(Saved data entries)
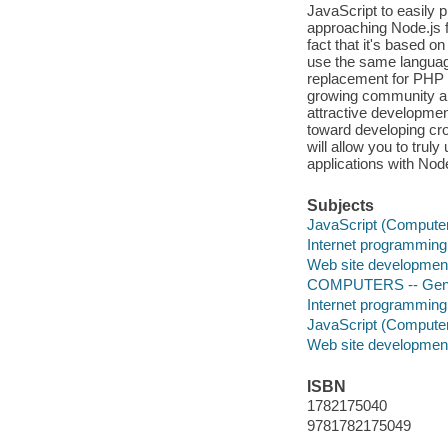
JavaScript to easily 
approaching Node.js for
fact that it's based 
use the same language
replacement for PHP 
growing community an
attractive developme
toward developing cro
will allow you to tru
applications with Nod
Subjects
JavaScript (Compute
Internet programming
Web site developmen
COMPUTERS -- Gen
Internet programming
JavaScript (Compute
Web site developmen
ISBN
1782175040
9781782175049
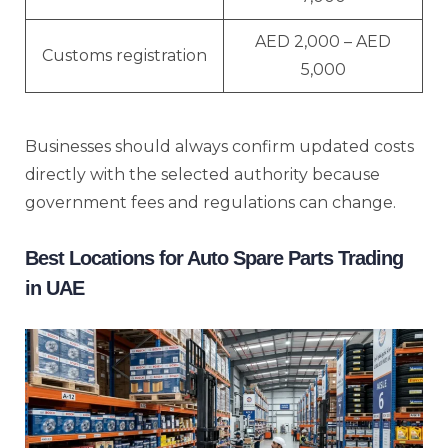
AED 2,000 – AED
Customs registration
5,000
Businesses should always confirm updated costs
directly with the selected authority because
government fees and regulations can change.
Best Locations for Auto Spare Parts Trading
in UAE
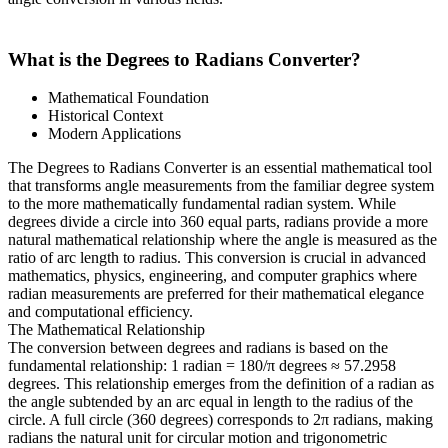
What is the Degrees to Radians Converter?
Mathematical Foundation
Historical Context
Modern Applications
The Degrees to Radians Converter is an essential mathematical tool
that transforms angle measurements from the familiar degree system
to the more mathematically fundamental radian system. While
degrees divide a circle into 360 equal parts, radians provide a more
natural mathematical relationship where the angle is measured as the
ratio of arc length to radius. This conversion is crucial in advanced
mathematics, physics, engineering, and computer graphics where
radian measurements are preferred for their mathematical elegance
and computational efficiency.
The Mathematical Relationship
The conversion between degrees and radians is based on the
fundamental relationship: 1 radian = 180/π degrees ≈ 57.2958
degrees. This relationship emerges from the definition of a radian as
the angle subtended by an arc equal in length to the radius of the
circle. A full circle (360 degrees) corresponds to 2π radians, making
radians the natural unit for circular motion and trigonometric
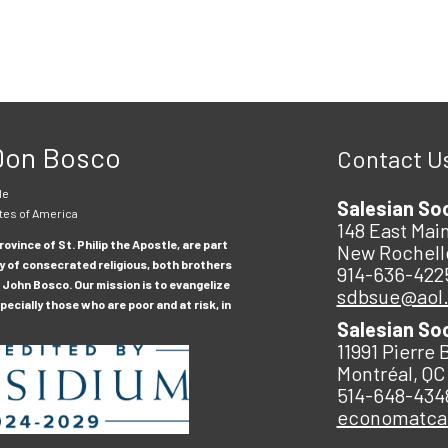
 Don Bosco
Contact U
le
Salesian So
tes of America
148 East Main
ovince of St. Philip the Apostle, are part
New Rochell
y of consecrated religious, both brothers
914-636-422
 John Bosco. Our mission is to evangelize
sdbsue@aol
ecially those who are poor and at risk, in
Salesian So
11991 Pierre 
Montréal, QC
514-648-434
economatc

# HOW TO COMPLETE THIS TASK
Above are records; repeat only the lines starting at the line with "The Degrees to Radians Converter is" and ending at the line with "natural mathematical relationship", exactly as they appear, both included.

# OUTPUT BELOW
The Degrees to Radians Converter is an essential mathematical tool
that transforms angle measurements from the familiar degree system
to the more mathematically fundamental radian system. While
degrees divide a circle into 360 equal parts, radians provide a more
natural mathematical relationship where the angle is measured as the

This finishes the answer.